I will admit that I was sorely dissapointed with the Leonids this year; while I caught soem of the biggest fireballs I've ever seen, they were few, and regular streaking metoers were rare. I viewe from Atlantic Beach, FL; home of some of the most annoying wannabe cops on earth!

"Hey, what do you think you are doing?" Me and wife: "Stargazing! Meteor shower tonight!" Cops: "We need to see some ID; you look all suspicious in those hoodies and gloves!" US: "Dude, its farking 37 degrees out, and we're Floridians! OF COURSE we're wearing 'hoodies and gloves' ".

/View responsibly... avoid the Beaches Police!
 
2006-12-12 04:53:12 PM
Thursday, Dec. 14th, also known as the day of the triffids.
 
2006-12-12 05:01:50 PM
just_intonation
Submitter: Not quite, but close. Here comes the science. :)
Most meteor showers are caused by Earth's passage through the debris trail of a comet
. . . .or the space shuttle breaking up.

/aisle seat.
 
2006-12-12 05:06:04 PM
I've already seen one. Came down this morning while I was on I-95 about 5:30 am. It was moving pretty fast, too.
 
2006-12-12 05:06:53 PM
Okay, the geek in me rejoices.

Ham radio operators have a unique opportunity with meteor showers. As meteors enter the atmosphere, it leaves a trail of ionized particles.
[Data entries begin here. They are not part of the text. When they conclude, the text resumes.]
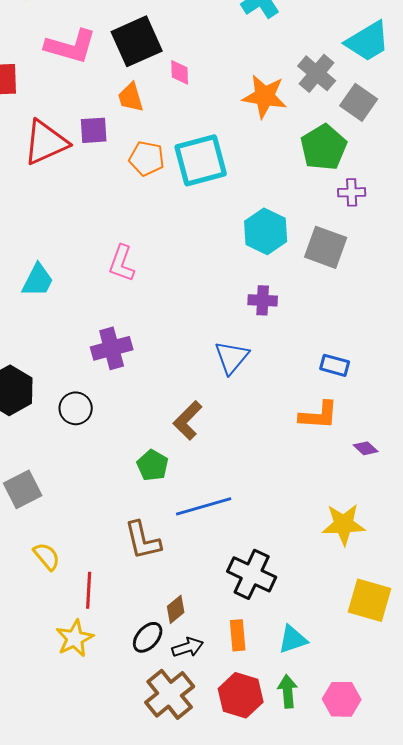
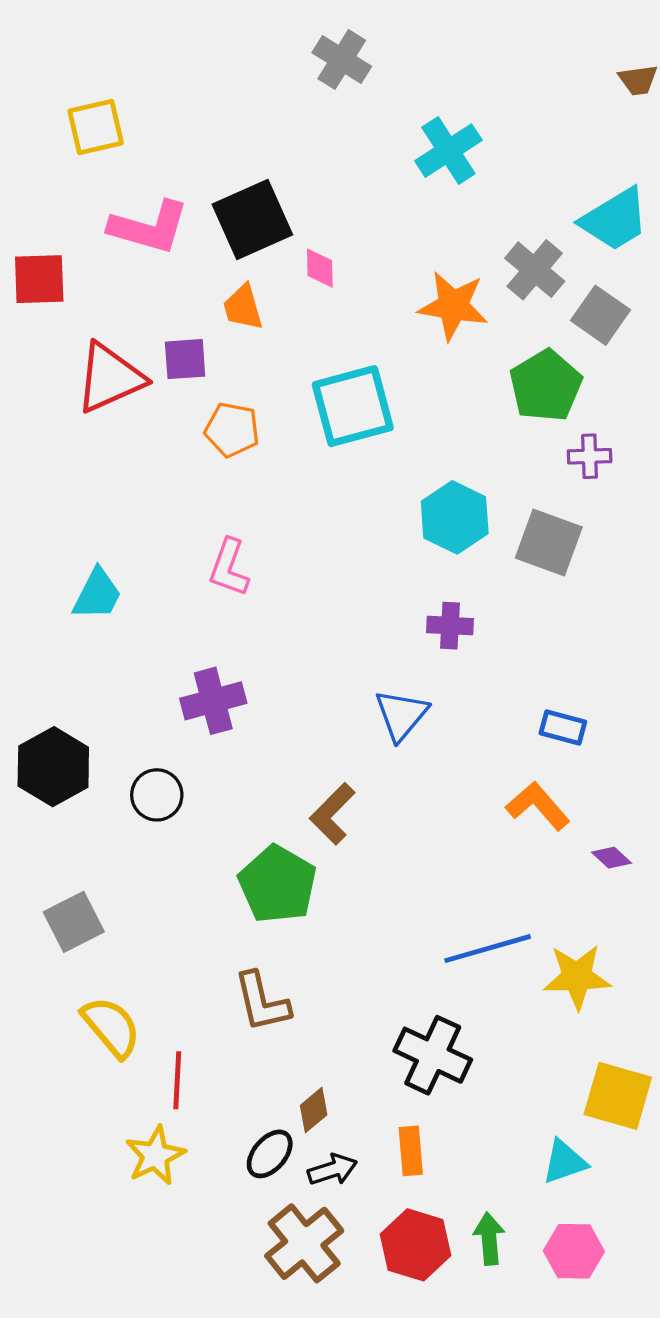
orange pentagon: (147, 158) -> (232, 430), moved
orange L-shape: (319, 415) -> (538, 806), turned -135
green pentagon: (153, 465) -> (278, 884), size x1.6
blue line: (204, 506) -> (488, 949), moved
yellow semicircle: (47, 556) -> (111, 1027), size x1.4
cyan triangle: (293, 639) -> (564, 1162), moved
That trail becomes dense enough to bounce a radio signal off it and back to earth. When transmitting on 144 Mhz (roughly the FM radio band), this phenomenon allows hams to communicate with each other over a couple thousand miles. Normally, 144 Mhz is good for about a hundred miles. So, this is a big deal.

Yeah, I'm a ham radio geek.

/73 de KX9X
 
2006-12-12 05:11:41 PM
Djembe: Yeah, I'm a ham radio geek.

Ah, but are you a meteor radio geek? (pops)
 
2006-12-12 05:12:35 PM
Okay, on a totally unrelated note, when did popping hotlinks suddenly stop popping? *&^%$#@!
 
2006-12-12 05:16:23 PM
caused by something but no one knows what

Same thing that causes most airplane crashes: Gravity

/aisle seat
//Is that smoke?
 
2006-12-12 05:19:36 PM
sayntfuu
So comets can burn up in just 144 years? Does that scenario seem likely?
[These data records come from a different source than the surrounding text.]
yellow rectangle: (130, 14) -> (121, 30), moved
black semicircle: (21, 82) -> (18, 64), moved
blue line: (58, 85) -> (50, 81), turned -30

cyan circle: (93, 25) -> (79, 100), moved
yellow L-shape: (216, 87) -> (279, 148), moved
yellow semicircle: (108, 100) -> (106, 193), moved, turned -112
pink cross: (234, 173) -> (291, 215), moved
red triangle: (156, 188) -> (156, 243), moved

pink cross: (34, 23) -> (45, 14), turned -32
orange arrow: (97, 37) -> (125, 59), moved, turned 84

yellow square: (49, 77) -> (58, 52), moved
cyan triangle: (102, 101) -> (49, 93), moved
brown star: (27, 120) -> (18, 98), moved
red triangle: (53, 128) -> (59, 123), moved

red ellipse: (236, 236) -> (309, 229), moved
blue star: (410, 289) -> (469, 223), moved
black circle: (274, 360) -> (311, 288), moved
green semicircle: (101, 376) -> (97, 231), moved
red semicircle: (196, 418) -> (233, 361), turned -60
This extinct comet/asteroid is pretty close to the sun all the way around it's orbit, while most comets spend almost all their time a very long way from the sun. Seems like it could be possible to me.

Also, just because the geminids were first seen 144 years ago doesn't mean the comet was active at this time. It could have been dead a long time before then.
 
2006-12-12 05:20:45 PM
I have seen four meteors in the past week, three on my commute home (driving west/southwest). I saw one through my living room window that faces south, while laying on the couch. That's more falling stars in seven days than I have seen in the previous 25 years of my life. These haven't been faint either, but very bright green streaks that persist for a couple of seconds. Amazing.